Elastic Search Tutorial: Deploy, Scailing, and Main Functionality

In this article, we will review the main functionality that can cover at least 95% of the needs of a typical project. If you are new to ElasticSearch, in this post you will find answers to almost all questions, that you should ask before using a new database.

elastic search tutorial logo

Understanding ElasticSearch

Elasticsearch is an open-source and full-text search engine at the core of Elastic Stack operations. It stores JSON documents in a schema-free database based on Apache Lucene software and licensed under Apache 2.0. With Elasticsearch, you can work with multiple data variations, including structured, unstructured, text-based, geospatial, and numerical. Real-time indexing makes Elasticsearch facilitate quick searches for all types of data. The engine integrates well with other tools such as Java API

Deploying Elasticsearch

There are various ways to deploy Elasticsearch and these include:

  • Elasticsearh Service (Available on Alibaba Cloud, Google Cloud Platform(GCP) and Amazon Web Services(AWS))
  • Installation from your hardware after downloading
  • Cloud installation

Pulling Images

To pull an image in the current version, here is an example:

docker pull docker.elastic.co/elasticsearch/elasticsearch:7.12.1

 Running images in Development

For development purposes you can run your image as follows:-

docker run -p 9200:9200 -p 9300:9300 -e “discovery.type=single-node” docker.elastic.co/elasticsearch/elasticsearch:7.12.1

How Elasticsearch Works

Elasticsearch will store your documents in indexes which are tables that contain documents in rows. The software’s schema-free index allows you to put documents containing structural variations as long as you observe key limits (which we will explain further below) when mapping.

A brief overview of how Elasticsearch works:

  • On document insertion, Elasticsearch divides field values into tokens and feeds them into the inverted index. For instance, when you are looking at a sentence, every word can represent a different token.
  • When searching using a phrase, Elasticsearch will divide the phrase into tokens that match the inverted index.

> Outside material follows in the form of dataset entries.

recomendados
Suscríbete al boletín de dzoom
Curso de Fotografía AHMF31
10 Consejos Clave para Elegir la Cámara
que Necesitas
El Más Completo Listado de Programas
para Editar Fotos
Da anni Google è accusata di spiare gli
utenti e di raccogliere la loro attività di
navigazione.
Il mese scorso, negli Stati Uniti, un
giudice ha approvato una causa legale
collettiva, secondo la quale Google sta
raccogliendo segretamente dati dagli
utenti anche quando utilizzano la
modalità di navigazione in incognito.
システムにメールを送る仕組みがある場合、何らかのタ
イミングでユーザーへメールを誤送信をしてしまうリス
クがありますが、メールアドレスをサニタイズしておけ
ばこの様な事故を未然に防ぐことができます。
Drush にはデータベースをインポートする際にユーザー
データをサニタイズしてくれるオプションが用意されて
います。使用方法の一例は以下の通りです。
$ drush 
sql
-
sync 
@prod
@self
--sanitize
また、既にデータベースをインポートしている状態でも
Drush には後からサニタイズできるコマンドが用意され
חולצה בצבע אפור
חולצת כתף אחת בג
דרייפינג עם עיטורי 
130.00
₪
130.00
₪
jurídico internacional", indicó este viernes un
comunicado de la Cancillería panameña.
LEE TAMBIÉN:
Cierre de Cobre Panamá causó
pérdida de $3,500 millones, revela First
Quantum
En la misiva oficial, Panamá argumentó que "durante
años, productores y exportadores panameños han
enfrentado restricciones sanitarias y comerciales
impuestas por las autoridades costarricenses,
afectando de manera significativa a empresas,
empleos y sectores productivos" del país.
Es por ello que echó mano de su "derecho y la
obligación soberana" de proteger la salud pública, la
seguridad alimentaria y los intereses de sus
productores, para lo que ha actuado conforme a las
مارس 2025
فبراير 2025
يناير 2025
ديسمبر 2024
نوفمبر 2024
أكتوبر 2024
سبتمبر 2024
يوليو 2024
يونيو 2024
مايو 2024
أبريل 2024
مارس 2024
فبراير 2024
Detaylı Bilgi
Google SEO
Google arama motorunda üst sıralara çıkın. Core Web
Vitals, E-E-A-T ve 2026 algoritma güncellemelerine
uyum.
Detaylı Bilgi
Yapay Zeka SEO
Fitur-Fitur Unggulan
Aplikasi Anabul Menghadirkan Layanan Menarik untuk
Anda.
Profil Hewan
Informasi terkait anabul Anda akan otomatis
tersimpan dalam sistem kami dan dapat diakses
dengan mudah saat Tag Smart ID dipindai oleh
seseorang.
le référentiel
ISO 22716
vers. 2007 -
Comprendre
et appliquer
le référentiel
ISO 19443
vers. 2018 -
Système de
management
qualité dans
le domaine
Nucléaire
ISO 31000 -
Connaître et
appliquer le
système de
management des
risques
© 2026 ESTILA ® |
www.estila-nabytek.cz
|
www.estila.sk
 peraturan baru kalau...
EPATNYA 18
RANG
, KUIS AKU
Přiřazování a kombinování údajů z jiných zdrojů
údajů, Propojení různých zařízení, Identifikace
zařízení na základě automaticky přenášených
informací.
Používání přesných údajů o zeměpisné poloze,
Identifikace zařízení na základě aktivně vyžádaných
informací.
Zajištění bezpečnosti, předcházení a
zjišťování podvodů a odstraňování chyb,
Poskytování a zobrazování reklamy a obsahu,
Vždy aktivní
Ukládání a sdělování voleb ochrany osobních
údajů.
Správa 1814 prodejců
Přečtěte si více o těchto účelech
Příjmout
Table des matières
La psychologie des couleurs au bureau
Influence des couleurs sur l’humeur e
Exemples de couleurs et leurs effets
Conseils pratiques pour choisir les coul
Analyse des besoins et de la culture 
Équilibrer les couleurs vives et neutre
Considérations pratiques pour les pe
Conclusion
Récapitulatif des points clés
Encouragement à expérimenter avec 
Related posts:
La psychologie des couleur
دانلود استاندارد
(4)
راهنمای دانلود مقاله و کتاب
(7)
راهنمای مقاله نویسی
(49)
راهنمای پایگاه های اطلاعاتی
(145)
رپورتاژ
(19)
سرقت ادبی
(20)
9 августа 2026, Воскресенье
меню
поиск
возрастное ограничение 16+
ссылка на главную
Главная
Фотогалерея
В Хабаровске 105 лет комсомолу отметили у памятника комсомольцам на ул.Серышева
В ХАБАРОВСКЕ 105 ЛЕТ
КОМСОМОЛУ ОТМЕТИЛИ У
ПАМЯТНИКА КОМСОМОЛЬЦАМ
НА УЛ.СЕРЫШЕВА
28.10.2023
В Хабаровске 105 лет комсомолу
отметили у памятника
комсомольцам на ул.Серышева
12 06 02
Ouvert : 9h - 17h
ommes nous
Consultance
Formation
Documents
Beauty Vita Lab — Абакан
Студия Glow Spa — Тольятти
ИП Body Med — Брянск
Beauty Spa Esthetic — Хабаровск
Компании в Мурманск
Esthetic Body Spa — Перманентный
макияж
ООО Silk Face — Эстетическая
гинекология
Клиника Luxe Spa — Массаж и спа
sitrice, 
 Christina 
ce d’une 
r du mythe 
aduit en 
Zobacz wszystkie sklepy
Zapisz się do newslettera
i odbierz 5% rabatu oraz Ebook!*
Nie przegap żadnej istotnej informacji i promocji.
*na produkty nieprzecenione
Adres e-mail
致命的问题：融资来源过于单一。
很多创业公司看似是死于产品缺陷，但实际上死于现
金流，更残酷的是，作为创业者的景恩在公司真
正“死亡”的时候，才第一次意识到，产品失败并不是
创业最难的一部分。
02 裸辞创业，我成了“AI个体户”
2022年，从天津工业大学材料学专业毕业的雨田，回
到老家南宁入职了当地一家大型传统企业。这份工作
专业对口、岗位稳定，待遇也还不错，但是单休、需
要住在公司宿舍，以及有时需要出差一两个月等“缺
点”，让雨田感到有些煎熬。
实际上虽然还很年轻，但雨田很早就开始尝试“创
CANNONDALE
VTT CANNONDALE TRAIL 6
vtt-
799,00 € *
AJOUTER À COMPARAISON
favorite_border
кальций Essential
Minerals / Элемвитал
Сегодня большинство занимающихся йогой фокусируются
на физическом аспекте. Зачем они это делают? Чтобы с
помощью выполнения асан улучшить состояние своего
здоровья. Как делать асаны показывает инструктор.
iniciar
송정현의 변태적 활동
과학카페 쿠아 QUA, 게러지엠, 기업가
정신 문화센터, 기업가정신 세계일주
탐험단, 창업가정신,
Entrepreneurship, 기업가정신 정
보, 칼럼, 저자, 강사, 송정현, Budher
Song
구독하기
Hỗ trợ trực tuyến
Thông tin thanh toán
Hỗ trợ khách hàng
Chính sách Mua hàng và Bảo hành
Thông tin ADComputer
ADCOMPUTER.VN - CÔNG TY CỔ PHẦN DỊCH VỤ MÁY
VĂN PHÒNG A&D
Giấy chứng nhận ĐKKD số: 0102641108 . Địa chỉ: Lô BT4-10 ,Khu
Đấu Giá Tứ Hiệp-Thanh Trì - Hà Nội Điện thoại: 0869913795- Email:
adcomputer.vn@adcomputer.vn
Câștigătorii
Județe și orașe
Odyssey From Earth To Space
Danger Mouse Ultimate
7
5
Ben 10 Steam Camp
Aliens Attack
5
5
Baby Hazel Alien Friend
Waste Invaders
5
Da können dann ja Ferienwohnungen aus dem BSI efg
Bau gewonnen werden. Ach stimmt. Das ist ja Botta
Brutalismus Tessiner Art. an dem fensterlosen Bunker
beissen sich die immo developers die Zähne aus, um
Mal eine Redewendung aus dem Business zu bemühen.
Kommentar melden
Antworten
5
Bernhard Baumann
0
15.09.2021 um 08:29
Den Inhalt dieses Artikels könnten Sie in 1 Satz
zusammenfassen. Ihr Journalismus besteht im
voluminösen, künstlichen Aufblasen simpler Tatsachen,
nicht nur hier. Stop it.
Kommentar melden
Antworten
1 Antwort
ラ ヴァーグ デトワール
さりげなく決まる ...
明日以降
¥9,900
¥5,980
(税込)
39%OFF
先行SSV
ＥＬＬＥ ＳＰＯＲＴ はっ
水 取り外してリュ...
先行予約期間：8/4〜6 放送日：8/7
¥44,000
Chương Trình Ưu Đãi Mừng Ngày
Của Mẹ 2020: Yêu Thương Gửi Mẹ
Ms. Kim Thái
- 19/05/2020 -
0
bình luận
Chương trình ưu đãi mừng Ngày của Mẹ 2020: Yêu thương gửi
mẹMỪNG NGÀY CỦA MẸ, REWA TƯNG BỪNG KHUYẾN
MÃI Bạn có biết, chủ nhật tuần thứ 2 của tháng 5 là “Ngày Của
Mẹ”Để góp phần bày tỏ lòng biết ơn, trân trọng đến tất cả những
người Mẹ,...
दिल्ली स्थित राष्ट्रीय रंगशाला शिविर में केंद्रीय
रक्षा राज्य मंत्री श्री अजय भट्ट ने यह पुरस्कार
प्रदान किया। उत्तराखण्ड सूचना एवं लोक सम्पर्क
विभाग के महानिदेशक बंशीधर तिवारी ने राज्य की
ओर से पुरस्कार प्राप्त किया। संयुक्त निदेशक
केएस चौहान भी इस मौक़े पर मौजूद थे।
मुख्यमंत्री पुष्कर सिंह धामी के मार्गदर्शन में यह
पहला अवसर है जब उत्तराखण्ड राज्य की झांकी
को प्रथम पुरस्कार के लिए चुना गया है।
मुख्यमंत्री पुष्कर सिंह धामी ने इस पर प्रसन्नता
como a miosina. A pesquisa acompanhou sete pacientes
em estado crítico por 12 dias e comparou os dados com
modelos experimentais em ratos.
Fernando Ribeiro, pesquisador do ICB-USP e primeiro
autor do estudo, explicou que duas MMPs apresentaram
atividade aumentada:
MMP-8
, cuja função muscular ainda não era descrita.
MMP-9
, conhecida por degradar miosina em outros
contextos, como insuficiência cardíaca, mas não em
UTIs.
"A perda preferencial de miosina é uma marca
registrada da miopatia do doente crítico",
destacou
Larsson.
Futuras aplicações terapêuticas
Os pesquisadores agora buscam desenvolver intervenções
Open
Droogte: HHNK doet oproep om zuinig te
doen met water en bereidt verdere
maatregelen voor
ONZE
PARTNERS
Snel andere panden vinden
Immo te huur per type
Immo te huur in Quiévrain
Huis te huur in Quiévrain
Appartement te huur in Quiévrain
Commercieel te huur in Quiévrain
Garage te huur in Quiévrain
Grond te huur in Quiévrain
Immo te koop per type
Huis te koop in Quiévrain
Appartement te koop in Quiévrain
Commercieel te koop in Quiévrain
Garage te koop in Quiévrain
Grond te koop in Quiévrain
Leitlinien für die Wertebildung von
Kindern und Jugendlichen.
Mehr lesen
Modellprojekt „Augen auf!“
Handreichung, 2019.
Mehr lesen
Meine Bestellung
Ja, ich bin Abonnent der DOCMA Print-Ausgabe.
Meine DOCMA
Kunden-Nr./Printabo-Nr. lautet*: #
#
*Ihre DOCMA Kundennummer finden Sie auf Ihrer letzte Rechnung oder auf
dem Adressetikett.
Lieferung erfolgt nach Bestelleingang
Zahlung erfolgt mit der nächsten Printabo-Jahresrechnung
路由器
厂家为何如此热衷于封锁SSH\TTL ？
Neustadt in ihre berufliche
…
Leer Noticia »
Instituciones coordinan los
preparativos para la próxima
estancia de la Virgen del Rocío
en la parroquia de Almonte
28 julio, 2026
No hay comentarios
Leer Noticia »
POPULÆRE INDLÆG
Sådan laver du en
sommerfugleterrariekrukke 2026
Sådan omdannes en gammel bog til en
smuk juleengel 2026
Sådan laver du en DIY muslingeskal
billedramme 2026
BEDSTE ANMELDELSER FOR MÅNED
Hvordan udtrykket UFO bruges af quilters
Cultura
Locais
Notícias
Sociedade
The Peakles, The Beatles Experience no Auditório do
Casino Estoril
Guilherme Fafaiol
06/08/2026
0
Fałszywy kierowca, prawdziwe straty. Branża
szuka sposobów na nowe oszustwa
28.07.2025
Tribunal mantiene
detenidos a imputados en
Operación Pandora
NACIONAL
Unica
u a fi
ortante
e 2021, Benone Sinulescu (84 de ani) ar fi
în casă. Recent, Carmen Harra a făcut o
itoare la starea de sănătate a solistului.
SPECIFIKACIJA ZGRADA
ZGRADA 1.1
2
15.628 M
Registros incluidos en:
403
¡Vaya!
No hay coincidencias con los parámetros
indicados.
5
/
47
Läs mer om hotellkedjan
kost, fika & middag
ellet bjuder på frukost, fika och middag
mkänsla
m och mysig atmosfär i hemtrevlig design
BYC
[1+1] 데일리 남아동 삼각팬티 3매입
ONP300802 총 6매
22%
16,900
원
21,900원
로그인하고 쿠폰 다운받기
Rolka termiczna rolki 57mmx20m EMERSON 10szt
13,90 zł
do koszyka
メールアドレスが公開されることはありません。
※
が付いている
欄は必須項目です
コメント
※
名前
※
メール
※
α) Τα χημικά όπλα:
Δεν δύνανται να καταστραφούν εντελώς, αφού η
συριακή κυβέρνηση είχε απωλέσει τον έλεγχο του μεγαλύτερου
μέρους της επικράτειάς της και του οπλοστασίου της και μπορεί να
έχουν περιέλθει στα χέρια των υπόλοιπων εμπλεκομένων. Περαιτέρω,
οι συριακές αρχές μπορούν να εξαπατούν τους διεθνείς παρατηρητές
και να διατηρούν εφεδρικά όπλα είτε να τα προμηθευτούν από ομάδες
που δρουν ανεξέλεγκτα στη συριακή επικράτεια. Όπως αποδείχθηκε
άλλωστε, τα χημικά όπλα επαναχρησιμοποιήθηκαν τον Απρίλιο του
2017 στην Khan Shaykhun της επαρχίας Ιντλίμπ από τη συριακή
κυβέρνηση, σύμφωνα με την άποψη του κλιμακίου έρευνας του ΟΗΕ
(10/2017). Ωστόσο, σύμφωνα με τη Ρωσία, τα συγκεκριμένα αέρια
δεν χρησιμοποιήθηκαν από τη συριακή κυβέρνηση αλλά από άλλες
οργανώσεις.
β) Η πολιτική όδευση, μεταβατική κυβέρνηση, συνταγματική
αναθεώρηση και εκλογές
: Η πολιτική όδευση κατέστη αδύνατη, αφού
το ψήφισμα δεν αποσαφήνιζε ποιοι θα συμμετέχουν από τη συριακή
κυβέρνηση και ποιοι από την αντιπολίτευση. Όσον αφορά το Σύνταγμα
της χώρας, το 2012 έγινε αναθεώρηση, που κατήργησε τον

Here you can read more about the inverted index for in-depth understanding or have a look at the software’s official guide

Scaling Approaches

Elasticsearch works with clusters, where each computer connected to a larger network can host single or multiple shards. Elasticsearch ensures all operations fall under the correct shard. Scaling using Elasticsearch is achieved through partitioning and replication.

Partitions

Elasticsearch index is partitioned into single or multiple shards. Data indexed by users is stored on one of the cluster’s shards.

Replicas

Elastic shard comprises a primary shard and one or multiple replica shards. All data input in the index is copied to both the primary and replica shards. A replica shard is identical to the primary shard. When the node that bears the primary shard is out, the replica serves as a replacement.

elastic search index

Indexing

Elasticsearch has a flexible index, and you do not have to use a specific schema. Yet, you can create a precise schema for excellent search analytics.

Creating an index:

curl -X PUT http://localhost:9200/person

With this command, the user creates an index that is schema-free and has the name “person.” If the index is already in use, an error displays to notify the user.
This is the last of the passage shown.